By integrating confidential computing directly into LLM workflows, e-commerce platforms can turn AI analytics into secure, trustworthy e-commerce risk detection systems, enabling decision-makers to act confidently on AI-generated insights without exposing sensitive business information.
Conclusion: Building trustworthy AI for e-commerce risk detection
As e-commerce continues to grow in scale and complexity, the stakes for supply chain, financial, and regulatory risk management keep increasing. LLMs are a powerful tool for identifying emerging threats and producing executive-ready risk reports.
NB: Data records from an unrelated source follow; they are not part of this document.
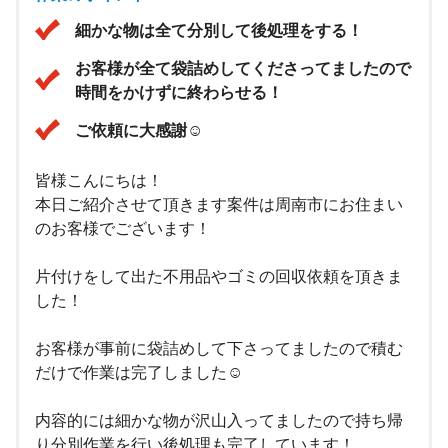
細かな物は全て分別して後処理をする！
お客様が全て袋詰めしてくださってましたので
時間をかけずに終わらせる！
ご依頼に大感謝☺
皆様こんにちは！
本日ご紹介させて頂きます案件は周南市にお住まい
のお客様でございます！
片付けをして出た不用品やゴミの回収依頼を頂きま
した！
お客様が事前に袋詰めして下さってましたので積む
だけで作業は完了しました☺
内容的には細かな物が沢山入ってましたので持ち帰
り分別作業を行い後処理も完了しています！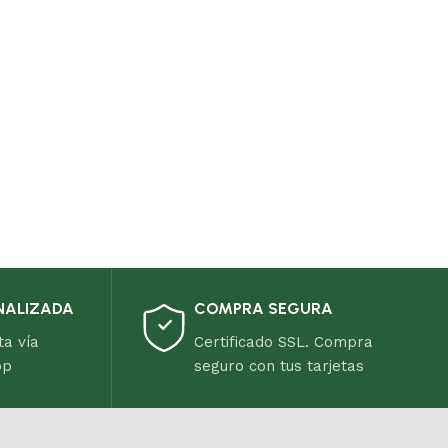
NALIZADA
COMPRA SEGURA
ta vía
Certificado SSL. Compra
pp
seguro con tus tarjetas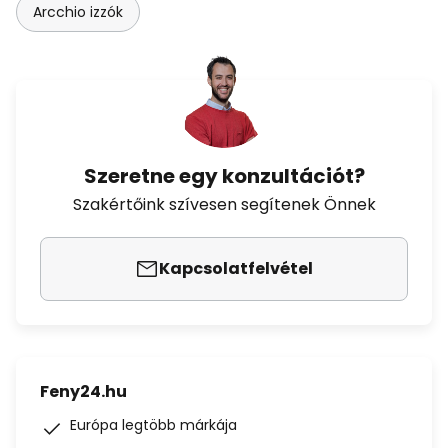
Arcchio izzók
Szeretne egy konzultációt?
Szakértőink szívesen segítenek Önnek
Kapcsolatfelvétel
Feny24.hu
Európa legtöbb márkája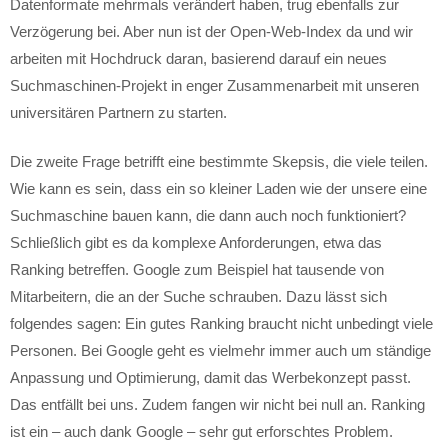
Datenformate mehrmals verändert haben, trug ebenfalls zur
Verzögerung bei. Aber nun ist der Open-Web-Index da und wir
arbeiten mit Hochdruck daran, basierend darauf ein neues
Suchmaschinen-Projekt in enger Zusammenarbeit mit unseren
universitären Partnern zu starten.
Die zweite Frage betrifft eine bestimmte Skepsis, die viele teilen.
Wie kann es sein, dass ein so kleiner Laden wie der unsere eine
Suchmaschine bauen kann, die dann auch noch funktioniert?
Schließlich gibt es da komplexe Anforderungen, etwa das
Ranking betreffen. Google zum Beispiel hat tausende von
Mitarbeitern, die an der Suche schrauben. Dazu lässt sich
folgendes sagen: Ein gutes Ranking braucht nicht unbedingt viele
Personen. Bei Google geht es vielmehr immer auch um ständige
Anpassung und Optimierung, damit das Werbekonzept passt.
Das entfällt bei uns. Zudem fangen wir nicht bei null an. Ranking
ist ein – auch dank Google – sehr gut erforschtes Problem.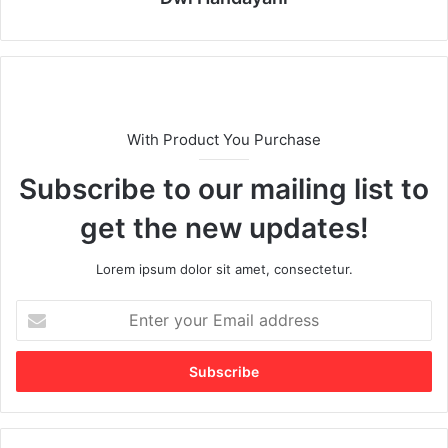
With Product You Purchase
Subscribe to our mailing list to
get the new updates!
Lorem ipsum dolor sit amet, consectetur.
E
n
t
e
r
y
o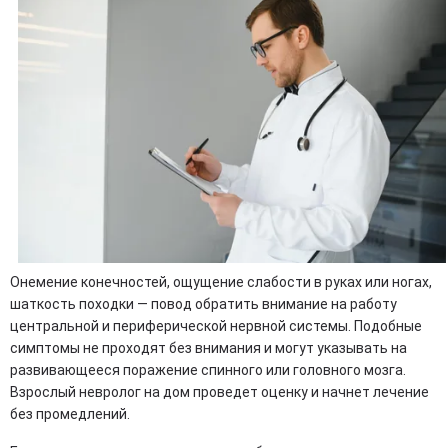
Онемение конечностей, ощущение слабости в руках или ногах,
шаткость походки — повод обратить внимание на работу
центральной и периферической нервной системы. Подобные
симптомы не проходят без внимания и могут указывать на
развивающееся поражение спинного или головного мозга.
Взрослый невролог на дом проведет оценку и начнет лечение
без промедлений.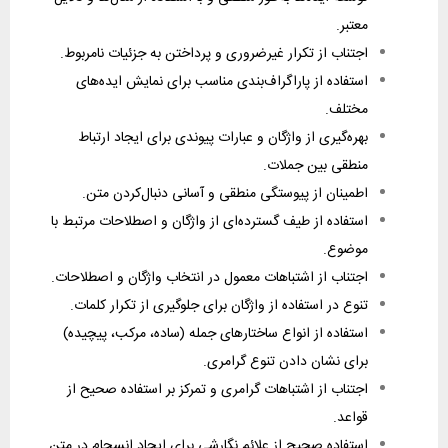
معتبر.
اجتناب از تکرار غیرضروری و پرداختن به جزئیات نامربوط.
استفاده از پاراگراف‌بندی مناسب برای نمایش ایده‌های
مختلف.
بهره‌گیری از واژگان و عبارات پیوندی برای ایجاد ارتباط
منطقی بین جملات.
اطمینان از پیوستگی منطقی و آسانی دنبال‌کردن متن.
استفاده از طیف گسترده‌ای از واژگان و اصطلاحات مرتبط با
موضوع.
اجتناب از اشتباهات معمول در انتخاب واژگان و اصطلاحات.
تنوع در استفاده از واژگان برای جلوگیری از تکرار کلمات.
استفاده از انواع ساختارهای جمله (ساده، مرکب، پیچیده)
برای نشان دادن تنوع گرامری.
اجتناب از اشتباهات گرامری و تمرکز بر استفاده صحیح از
قواعد.
استفاده صحیح از علائم نگارشی برای ایجاد انسجام در متن.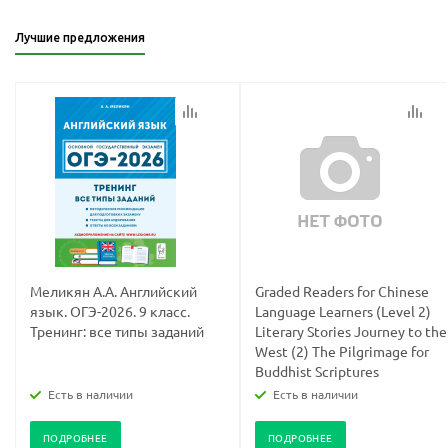
Лучшие предложения
Ваш E-mail:
Ваш E-mail:
политикой
политикой
конфидициальности
конфидициальности
Меликян А.А. Английский
Graded Readers for Chinese
язык. ОГЭ-2026. 9 класс.
Language Learners (Level 2)
Тренинг: все типы заданий
Literary Stories Journey to the
West (2) The Pilgrimage for
Buddhist Scriptures
Есть в наличии
Есть в наличии
ПОДРОБНЕЕ
ПОДРОБНЕЕ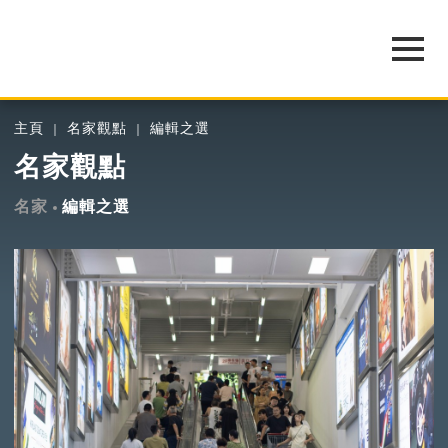
主頁
名家觀點
編輯之選
名家觀點
名家
編輯之選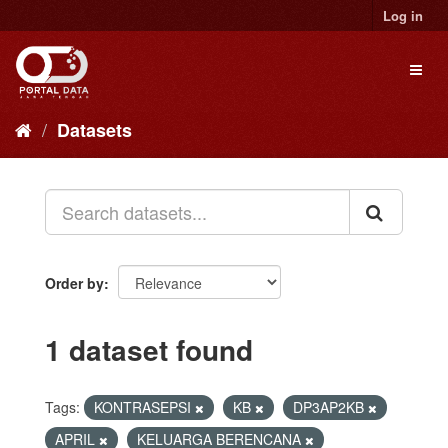
Skip
Log in
to
content
Toggl
naviga
Datasets
Order by
1 dataset found
Tags:
KONTRASEPSI
KB
DP3AP2KB
APRIL
KELUARGA BERENCANA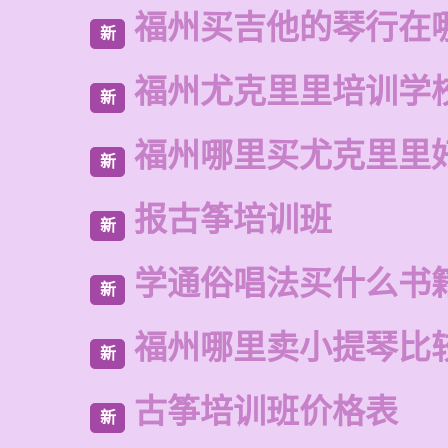
福州买吉他的琴行在
新
福州尤克里里培训学
新
福州哪里买尤克里里
新
报古筝培训班
新
学通俗唱法买什么书
新
福州哪里卖小提琴比
新
古筝培训班价格表
新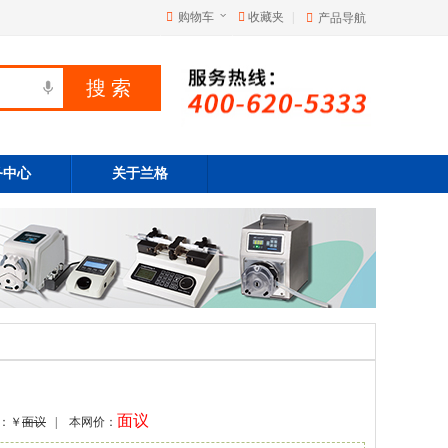
购物车
收藏夹
|
产品导航
务中心
关于兰格
面议
：￥
面议
| 本网价：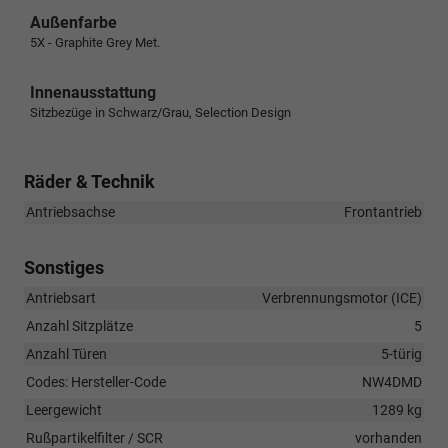
Außenfarbe
5X - Graphite Grey Met.
Innenausstattung
Sitzbezüge in Schwarz/Grau, Selection Design
Räder & Technik
Antriebsachse
Frontantrieb
Sonstiges
Antriebsart
Verbrennungsmotor (ICE)
Anzahl Sitzplätze
5
Anzahl Türen
5-türig
Codes: Hersteller-Code
NW4DMD
Leergewicht
1289 kg
Rußpartikelfilter / SCR
vorhanden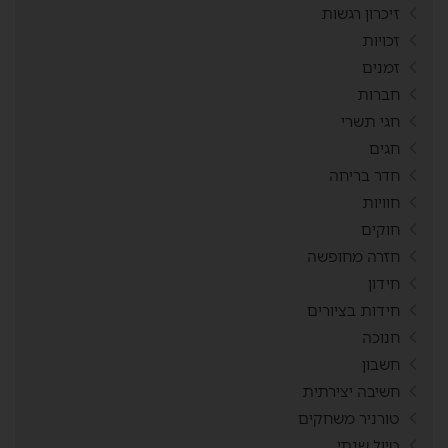
זיכרון רגשות
זכויות
זמנים
חברות
חגי תשרי
חגים
חדר בריחה
חוויות
חוקים
חזרה מחופשה
חידון
חידות בציורים
חנוכה
חשבון
חשיבה יצירתית
טורניר משחקים
טיול שנתי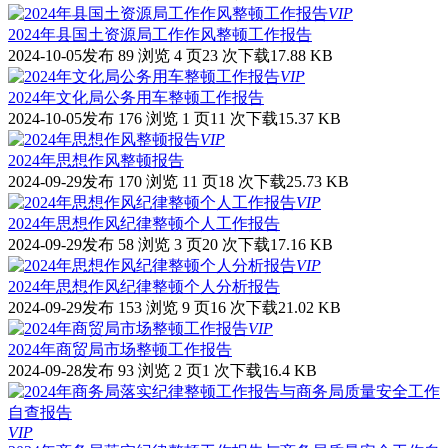
VIP
2024年县国土资源局工作作风整顿工作报告
2024-10-05发布
89 浏览
4 页
23 次下载
17.88 KB
VIP
2024年文化局公务用车整顿工作报告
2024-10-05发布
176 浏览
1 页
11 次下载
15.37 KB
VIP
2024年思想作风整顿报告
2024-09-29发布
170 浏览
11 页
18 次下载
25.73 KB
VIP
2024年思想作风纪律整顿个人工作报告
2024-09-29发布
58 浏览
3 页
20 次下载
17.16 KB
VIP
2024年思想作风纪律整顿个人分析报告
2024-09-29发布
153 浏览
9 页
16 次下载
21.02 KB
VIP
2024年商贸局市场整顿工作报告
2024-09-28发布
93 浏览
2 页
1 次下载
16.4 KB
VIP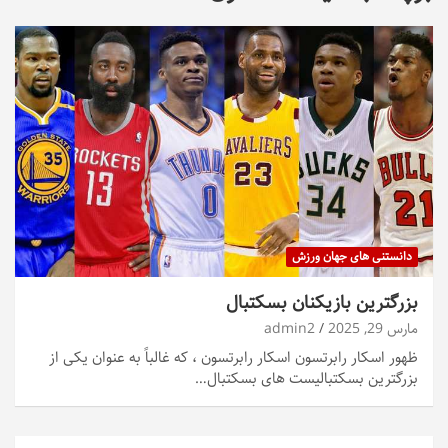
دانستنی های جهان ورزش
بزرگترین بازیکنان بسکتبال
مارس 29, 2025
admin2
ظهور اسکار رابرتسون اسکار رابرتسون ، که غالباً به عنوان یکی از
بزرگترین بسکتبالیست های بسکتبال…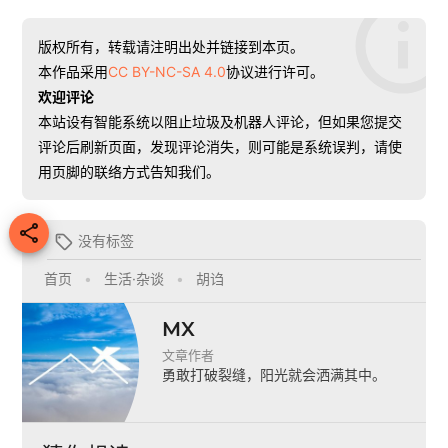
版权所有，转载请注明出处并链接到本页。
本作品采用
CC BY-NC-SA 4.0
协议进行许可。
欢迎评论
本站设有智能系统以阻止垃圾及机器人评论，但如果您提交
评论后刷新页面，发现评论消失，则可能是系统误判，请使
用页脚的联络方式告知我们。

没有标签

首页
•
生活·杂谈
•
胡诌
MX
文章作者
勇敢打破裂缝，阳光就会洒满其中。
Unfortunately, these capabilities stem from extensively using sensitive data. Without strong security protections, insights can be exposed, proprietary data leaked, and organizations may face operational problems, compliance issues, lawsuits, and reputational damage.
Fortanix confidential computing addresses this challenge by protecting data while it is in use, ensuring that prompts, confidential internal metrics, knowledge bases, and model outputs remain secure, private, and trustworthy.
By combining the analytical intelligence of LLMs with hardware-enforced security, organizations can utilize LLM-based e-commerce risk detection processes to streamline decision-making.